You may have heard the term minimum essential coverage, and you may know that it stems from the Affordable Care Act (ACA). But if you're like most people, you might be wondering how it differs from other common terms, like "ACA-compliant coverage" and "minimum value."
This article will explain what it means to have minimum essential coverage, why it matters, and how it differs from other similar terminology.
Minimum essential coverage (MEC) is defined as coverage that is deemed acceptable for fulfilling the ACA's individual shared responsibility provision—aka, the individual mandate. In other words, as long as you had minimum essential coverage in place from 2014 through 2018, you weren't subject subject to the ACA's individual mandate penalty
Even if you didn't have minimum essential coverage, you weren't subject to the penalty if you qualified for an exemption, but that's not the same as having minimum essential coverage. For example, people with healthcare sharing ministry coverage were exempt from the individual mandate penalty, but healthcare sharing ministry plans are not minimum essential coverage.
There is still an individual mandate, but there is no longer a penalty for non-compliance, unless you live in the District of Columbia, New Jersey, Massachusetts, California, or Rhode Island.
However, the concept of minimum essential coverage is still important, as there are several circumstances in which a person must have had minimum essential coverage in place before a qualifying event, to have a special enrollment period triggered by the qualifying event.

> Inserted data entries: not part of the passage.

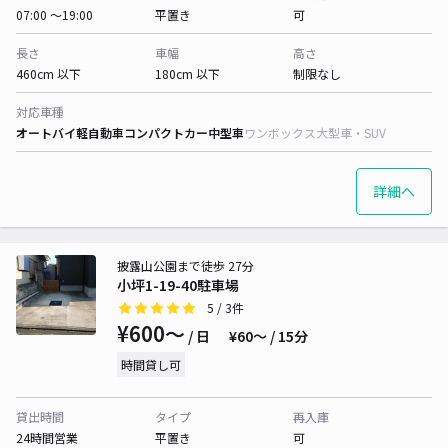
07:00 〜19:00
平置き
可
長さ
車幅
高さ
460cm 以下
180cm 以下
制限なし
対応車種
オートバイ
軽自動車
コンパクトカー
中型車
ワンボックス
大型車・SUV
詳細へ
披露山公園まで徒歩 27分
小坪1-19-40駐車場
5
/ 3件
¥600〜
/ 日
¥60〜 / 15分
時間貸し可
貸出時間
タイプ
再入庫
24時間営業
平置き
可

And it's important to understand that coverage does not necessarily have to be ACA-compliant to be considered minimum essential coverage. In fact, some bare-bones health plans, that fall far short of ACA requirements, are specifically marketed to large employers as "MEC plans."
There are a variety of plans that count as minimum essential coverage, and thus satisfy the ACA's individual mandate. If you had one of the following types of insurance from 2014 through 2018, you were considered covered and not subject to a tax penalty for being uninsured.

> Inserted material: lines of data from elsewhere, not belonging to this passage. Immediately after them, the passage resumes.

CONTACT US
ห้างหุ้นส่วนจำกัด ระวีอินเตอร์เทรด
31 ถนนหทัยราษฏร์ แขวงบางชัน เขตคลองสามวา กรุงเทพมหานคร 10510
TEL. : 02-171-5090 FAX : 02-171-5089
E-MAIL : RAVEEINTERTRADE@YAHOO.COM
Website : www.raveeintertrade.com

And if you have one of them prior to one of the qualifying events that require prior coverage, you'll be eligible for a special enrollment period:
Some types of minimum essential coverage are fullycompliant with the ACA, including individual/family and small group plans effective since the start of 2014.
But other types of minimum essential coverage are not compliant with the ACA, or were not heavily regulated by the ACA. This includes grandmothered and grandfathered plans, high-risk pools, and Medicare and Medicaid (some ACA provisions apply to some of these types of coverage, but not to the degree that individual and small group plans are regulated).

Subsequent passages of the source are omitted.